Medikamente: Im medizinischen Bereich ist die Sache schon schwieriger. Zum einen enthalten viele Präparate Gelatine, Laktose (Milchzucker) oder andere Produkte tierischen Ursprungs, zum anderen sind die Substanzen im Tierversuch getestet worden – und hier geht man mitunter nicht sonderlich zimperlich mit den Lebewesen um. Es ist für Veganer und Veganerinnen eine ethische Zwickmühle. Da jedoch zurzeit in vielen Fällen keine Alternativen zur Verfügung stehen, wäre es medizinisch nicht vertretbar, deshalb auf lebensnotwendige Medikamente zu verzichten.

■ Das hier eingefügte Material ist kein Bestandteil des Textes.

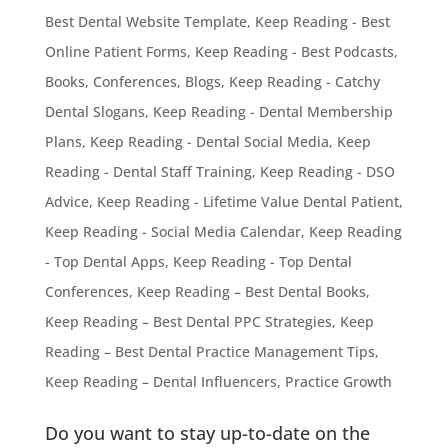
Best Dental Website Template
,
Keep Reading - Best
Online Patient Forms
,
Keep Reading - Best Podcasts,
Books, Conferences, Blogs
,
Keep Reading - Catchy
Dental Slogans
,
Keep Reading - Dental Membership
Plans
,
Keep Reading - Dental Social Media
,
Keep
Reading - Dental Staff Training
,
Keep Reading - DSO
Advice
,
Keep Reading - Lifetime Value Dental Patient
,
Keep Reading - Social Media Calendar
,
Keep Reading
- Top Dental Apps
,
Keep Reading - Top Dental
Conferences
,
Keep Reading – Best Dental Books
,
Keep Reading – Best Dental PPC Strategies
,
Keep
Reading – Best Dental Practice Management Tips
,
Keep Reading – Dental Influencers
,
Practice Growth
Do you want to stay up-to-date on the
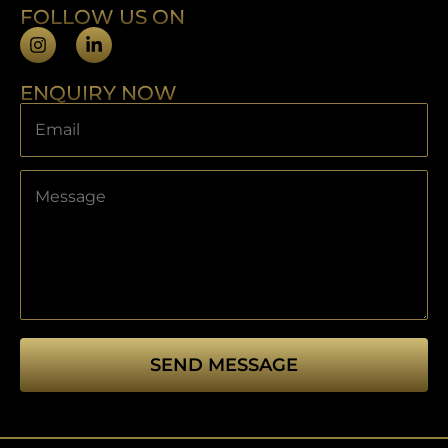
FOLLOW US ON
ENQUIRY NOW
SEND MESSAGE
This
field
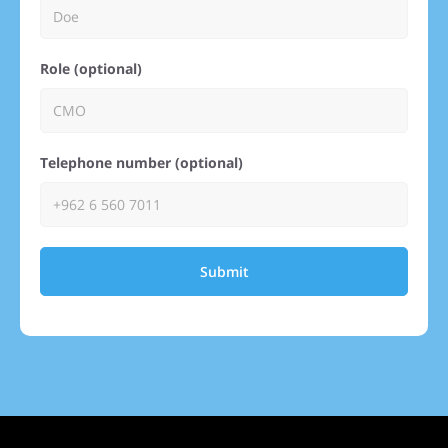
Role (optional)
Telephone number (optional)
Submit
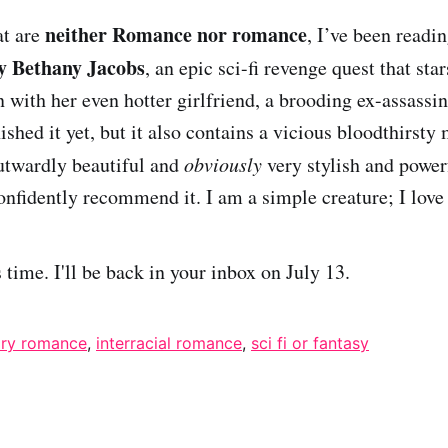
neither Romance nor romance
at are
, I’ve been readi
y Bethany Jacobs
, an epic sci-fi revenge quest that sta
 with her even hotter girlfriend, a brooding ex-assassin
nished it yet, but it also contains a vicious bloodthirsty
twardly beautiful and
obviously
very stylish and power
onfidently recommend it. I am a simple creature; I love 
is time. I'll be back in your inbox on July 13.
ry romance
,
interracial romance
,
sci fi or fantasy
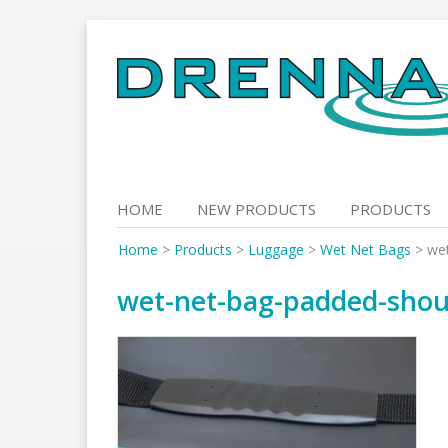
Skip
to
content
HOME
NEW PRODUCTS
PRODUCTS
Home
>
Products
>
Luggage
>
Wet Net Bags
>
wet
wet-net-bag-padded-shou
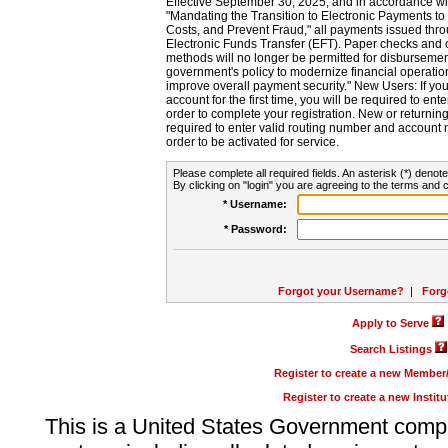
Effective September 30, 2025, and in accordance wi
"Mandating the Transition to Electronic Payments to
Costs, and Prevent Fraud," all payments issued thr
Electronic Funds Transfer (EFT). Paper checks and
methods will no longer be permitted for disbursement
government's policy to modernize financial operation
improve overall payment security." New Users: If you a
account for the first time, you will be required to en
order to complete your registration. New or return
required to enter valid routing number and account n
order to be activated for service.
Please complete all required fields. An asterisk (*) denote
By clicking on "login" you are agreeing to the terms and c
* Username:
* Password:
Forgot your Username?
|
Forg
Apply to Serve
Search Listings
Register to create a new Membe
Register to create a new Instit
This is a United States Government comp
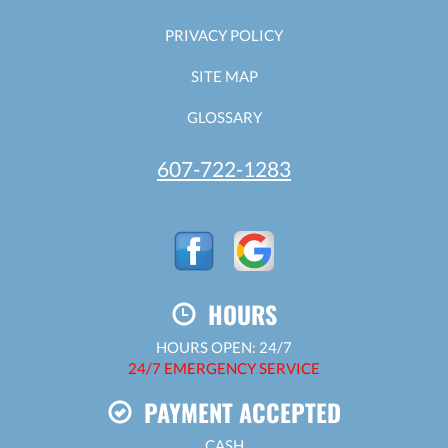
PRIVACY POLICY
SITE MAP
GLOSSARY
607-722-1283
HOURS
HOURS OPEN: 24/7
24/7 EMERGENCY SERVICE
PAYMENT ACCEPTED
CASH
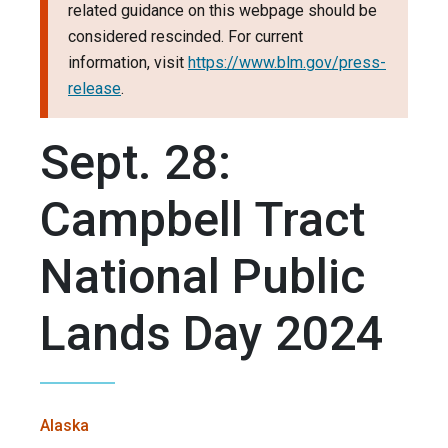
related guidance on this webpage should be
considered rescinded. For current
information, visit
https://www.blm.gov/press-
release
.
Sept. 28:
Campbell Tract
National Public
Lands Day 2024
Alaska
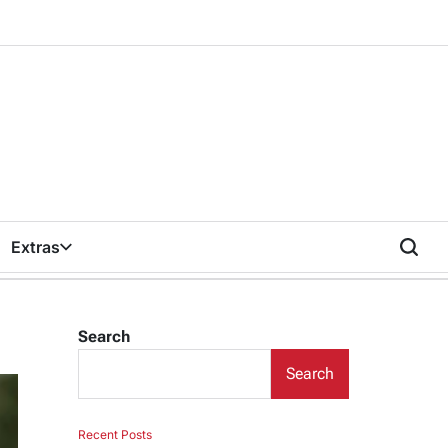
Extras
Search
Search
Recent Posts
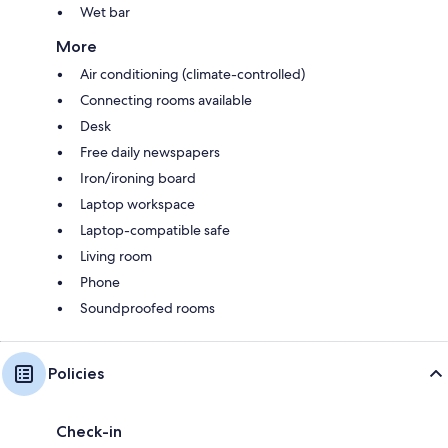
Wet bar
More
Air conditioning (climate-controlled)
Connecting rooms available
Desk
Free daily newspapers
Iron/ironing board
Laptop workspace
Laptop-compatible safe
Living room
Phone
Soundproofed rooms
Policies
Check-in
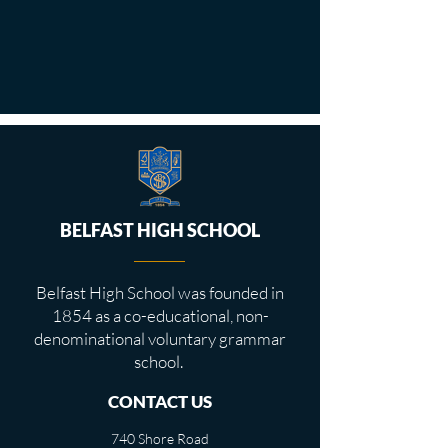
BELFAST HIGH SCHOOL
Belfast High School was founded in
1854 as a co-educational, non-
denominational voluntary grammar
school.
CONTACT US
740 Shore Road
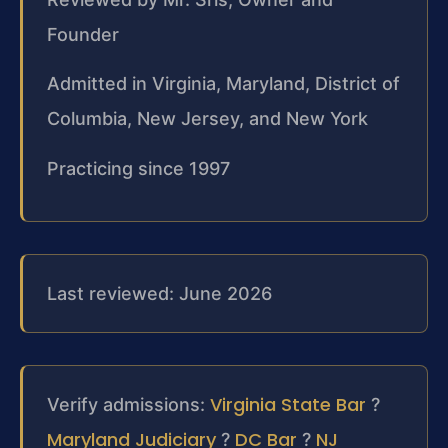
Founder
Admitted in Virginia, Maryland, District of
Columbia, New Jersey, and New York
Practicing since 1997
Last reviewed: June 2026
Virginia State Bar
Verify admissions:
?
Maryland Judiciary
DC Bar
NJ
?
?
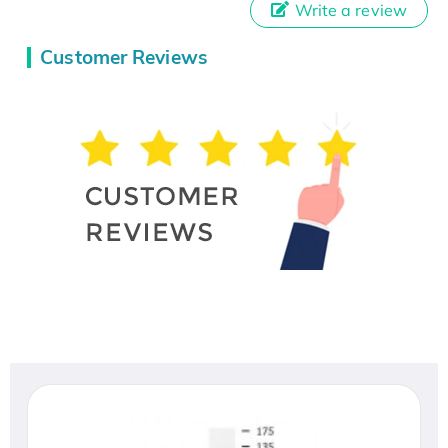
Write a review
Customer Reviews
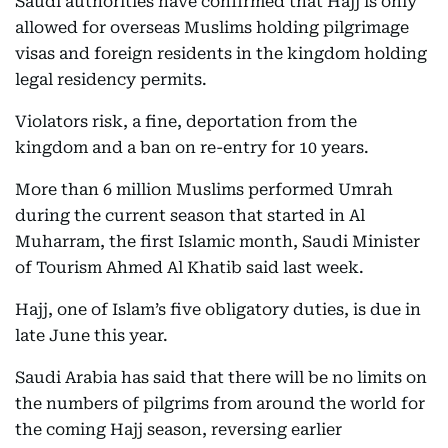
Saudi authorities have confirmed that Hajj is only
allowed for overseas Muslims holding pilgrimage
visas and foreign residents in the kingdom holding
legal residency permits.
Violators risk, a fine, deportation from the
kingdom and a ban on re-entry for 10 years.
More than 6 million Muslims performed Umrah
during the current season that started in Al
Muharram, the first Islamic month, Saudi Minister
of Tourism Ahmed Al Khatib said last week.
Hajj, one of Islam’s five obligatory duties, is due in
late June this year.
Saudi Arabia has said that there will be no limits on
the numbers of pilgrims from around the world for
the coming Hajj season, reversing earlier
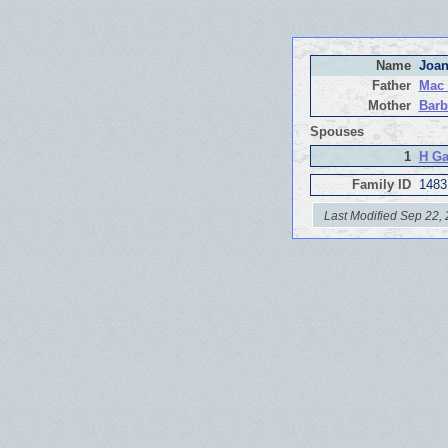
Name
Joan
Father
Mac
Mother
Barb
Spouses
1
H Ga
Family ID
1483
Last Modified Sep 22,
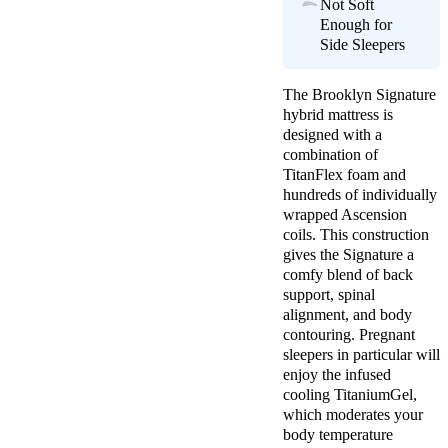
Not Soft
Enough for
Side Sleepers
The Brooklyn Signature
hybrid mattress is
designed with a
combination of
TitanFlex foam and
hundreds of individually
wrapped Ascension
coils. This construction
gives the Signature a
comfy blend of back
support, spinal
alignment, and body
contouring. Pregnant
sleepers in particular will
enjoy the infused
cooling TitaniumGel,
which moderates your
body temperature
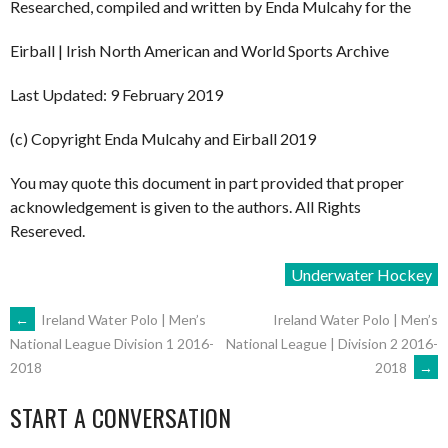
Researched, compiled and written by Enda Mulcahy for the
Eirball | Irish North American and World Sports Archive
Last Updated: 9 February 2019
(c) Copyright Enda Mulcahy and Eirball 2019
You may quote this document in part provided that proper
acknowledgement is given to the authors. All Rights
Resereved.
Underwater Hockey
POST
←
Ireland Water Polo | Men’s
Ireland Water Polo | Men’s
National League | Division 2 2016-
National League Division 1 2016-
2018
→
2018
NAVIGATION
START A CONVERSATION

Es gibt mittlerweile viele Unternehmen und Marken, die sich auf vegane und tierversuchsfreie Produkte spezialisiert haben. Das macht es einfacher, tierfreundliche Entscheidungen zu treffen.
DU BIST, WAS DU ISST: KLEINE VORSTELLUNGSRUNDE
Omnivore (Mischköstler:innen): Essen nicht nur alles quer durch den Gemüsegarten, sondern auch alles quer durch den Tiergarten.
Flexitarier:innen: Essen hauptsächlich vegetarisch, konsumieren aber gelegentlich Fleisch oder Fisch.
Vegetarier:innen: Vermeiden Fleisch und Fisch, konsumieren aber tierische Produkte wie Milch- und Milchprodukte, Eier und Honig. Sie heißen auch Lacto-Ovo-Vegetarier:innen.
Ovo-Vegetarier:innen: Essen Eier, aber keine Milchprodukte.
Lacto-Vegetarier:innen: Essen Milchprodukte, aber keine Eier.